Load python model after saving in xgboost4j and predict on data

I have a use case as follows -

  1. Training is done in XGBoost4J (with Spark behind) to use the parallel training.
  2. Saving the model
  3. Loading it in Python
  4. Trying to predict on new data in Python

For training, I use Spark DataFrame.
For prediction in the Python version, how should I use? I believe numpy array is the relevant solution, however I get errors e.g.:
'numpy.ndarray' object has no attribute 'feature_names'

Even for 1 record - what’s the best practice of generating the data in order to make a prediction on the python version?

I am asking as I think it’s some kind of a use cases that would help anyone, and if needed I can elaborate more on the documentation in here - https://xgboost.readthedocs.io/en/latest/jvm/xgboost4j_spark_tutorial.html#interact-with-other-bindings-of-xgboost

@hcho3 can you kindly assist / anyone else?

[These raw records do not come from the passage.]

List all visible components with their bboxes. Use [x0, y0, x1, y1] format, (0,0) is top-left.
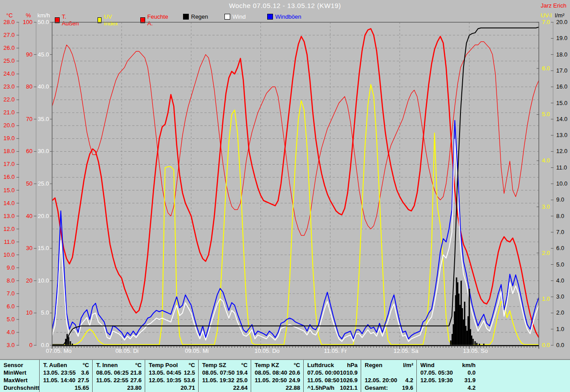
rain-bar: [452, 334, 453, 345]
rain-bar: [457, 282, 458, 345]
tick-label-uv: 4.0: [542, 157, 550, 164]
table-cell-value: 27.6: [130, 376, 142, 384]
tick-label-lm2: 9.0: [556, 196, 564, 203]
tick-label-lm2: 2.0: [556, 309, 564, 316]
table-cell-value: 0.0: [468, 369, 476, 376]
table-cell-value: 4.2: [468, 384, 476, 392]
rain-bar: [468, 316, 469, 345]
rain-bar: [453, 324, 454, 345]
tick-label-lm2: 18.0: [556, 51, 567, 58]
table-cell-value: °C: [241, 361, 248, 369]
table-cell-value: 27.5: [78, 376, 89, 384]
tick-label-percent: 100: [23, 19, 33, 25]
tick-label-uv: 2.0: [542, 250, 550, 256]
tick-label-tempC: 28.0: [4, 19, 15, 25]
tick-label-tempC: 9.0: [7, 264, 15, 271]
table-column-temp-kz: Temp KZ°C08.05. 08:4020.611.05. 20:5024.…: [251, 360, 304, 392]
rain-bar: [468, 289, 470, 345]
table-cell-value: 15.65: [74, 384, 89, 392]
table-cell: Temp Pool: [149, 361, 178, 369]
rain-bar: [474, 341, 476, 345]
table-cell: 08.05. 06:25: [96, 369, 129, 376]
rain-bar: [465, 326, 467, 345]
table-cell: 12.05. 19:30: [420, 376, 453, 384]
tick-label-tempC: 17.0: [4, 161, 15, 167]
rain-bar: [65, 339, 66, 346]
tick-label-kmh: 10.0: [38, 277, 49, 284]
table-cell: Durchschnitt: [4, 384, 39, 392]
tick-label-lm2: 17.0: [556, 67, 567, 74]
table-cell: Luftdruck: [307, 361, 334, 369]
rain-bar: [450, 340, 452, 345]
tick-label-uv: 3.0: [542, 203, 550, 210]
rain-bar: [463, 319, 464, 345]
table-cell-value: 4.2: [405, 376, 413, 384]
tick-label-lm2: 8.0: [556, 213, 564, 219]
table-cell-value: 20.71: [180, 384, 195, 392]
tick-label-lm2: 14.0: [556, 116, 567, 122]
tick-label-lm2: 3.0: [556, 293, 564, 300]
tick-label-percent: 80: [26, 83, 33, 90]
table-cell-value: 23.80: [127, 384, 142, 392]
tick-label-lm2: 0.0: [556, 342, 564, 348]
table-cell-value: 22.88: [285, 384, 300, 392]
rain-bar: [471, 335, 472, 345]
tick-label-tempC: 20.0: [4, 122, 15, 129]
tick-label-tempC: 16.0: [4, 174, 15, 180]
table-cell: 07.05. 05:30: [420, 369, 453, 376]
weather-station-chart-window: Woche 07.05.12 - 13.05.12 (KW19) Jarz Er…: [0, 0, 570, 392]
x-axis-label-day: 12.05. Sa: [394, 348, 419, 354]
series-wind: [52, 139, 539, 342]
tick-label-lm2: 20.0: [556, 19, 567, 25]
tick-label-kmh: 50.0: [38, 19, 49, 25]
weather-plot-svg: 28.027.026.025.024.023.022.021.020.019.0…: [0, 0, 570, 359]
tick-label-uv: 1.0: [542, 295, 550, 302]
x-axis-label-day: 13.05. So: [463, 348, 488, 354]
tick-label-kmh: 5.0: [41, 309, 49, 316]
table-cell: 08.05. 08:40: [255, 369, 287, 376]
rain-bar: [470, 329, 471, 345]
tick-label-lm2: 16.0: [556, 83, 567, 90]
tick-label-lm2: 11.0: [556, 164, 567, 171]
table-cell: 13.05. 04:45: [149, 369, 181, 376]
table-column-temp-pool: Temp Pool°C13.05. 04:4512.512.05. 10:355…: [145, 360, 199, 392]
tick-label-tempC: 25.0: [4, 57, 15, 64]
table-column-t-innen: T. Innen°C08.05. 06:2521.811.05. 22:5527…: [92, 360, 145, 392]
tick-label-lm2: 6.0: [556, 245, 564, 251]
tick-label-percent: 0: [29, 342, 33, 348]
tick-label-lm2: 13.0: [556, 132, 567, 138]
tick-label-tempC: 14.0: [4, 200, 15, 206]
table-cell: 12.05. 10:35: [149, 376, 181, 384]
table-cell-value: 1026.9: [340, 376, 358, 384]
tick-label-tempC: 4.0: [7, 329, 15, 335]
tick-label-tempC: 15.0: [4, 187, 15, 194]
table-cell-value: l/m²: [403, 361, 413, 369]
tick-label-percent: 90: [26, 51, 33, 58]
table-cell-value: 20.6: [289, 369, 300, 376]
table-cell: 11.05. 19:32: [202, 376, 234, 384]
rain-bar: [70, 341, 71, 345]
table-cell: Temp KZ: [255, 361, 279, 369]
table-cell-value: 22.64: [233, 384, 248, 392]
table-cell: 11.05. 22:55: [96, 376, 128, 384]
rain-bar: [456, 278, 457, 346]
table-cell-value: hPa: [347, 361, 358, 369]
tick-label-lm2: 1.0: [556, 326, 564, 332]
table-cell: 12.05. 20:00: [365, 376, 397, 384]
table-column-temp-sz: Temp SZ°C08.05. 07:5019.411.05. 19:3225.…: [198, 360, 251, 392]
table-cell: 07.05. 00:00: [307, 369, 340, 376]
tick-label-tempC: 6.0: [7, 303, 15, 310]
tick-label-tempC: 22.0: [4, 96, 15, 103]
table-column-regen: Regenl/m²12.05. 20:004.2Gesamt:19.6: [361, 360, 417, 392]
table-cell-value: 24.9: [289, 376, 300, 384]
table-cell-value: 19.4: [236, 369, 248, 376]
x-axis-label-day: 10.05. Do: [254, 348, 279, 354]
tick-label-tempC: 21.0: [4, 109, 15, 116]
tick-label-uv: 7.0: [542, 19, 550, 25]
table-cell: T. Außen: [43, 361, 67, 369]
tick-label-lm2: 7.0: [556, 229, 564, 235]
tick-label-tempC: 24.0: [4, 70, 15, 77]
tick-label-percent: 40: [26, 213, 33, 219]
table-cell: 11.05. 20:50: [255, 376, 287, 384]
rain-bar: [454, 311, 455, 345]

@hcho3 what I did is as follows:

  1. Once the training is done, save the model
  2. Generate data from that Spark Dataframe in Pandas, and then convert it to Dmatrix (don’t think there’s a way to do it directly)
  3. Predicted using the DMatrix and got a prediction.
  4. If using like other service, I see that ndarray does work (E.g. with SageMaker).
    Anyway, any best practice about it?


Yes, that’s probably what you should do.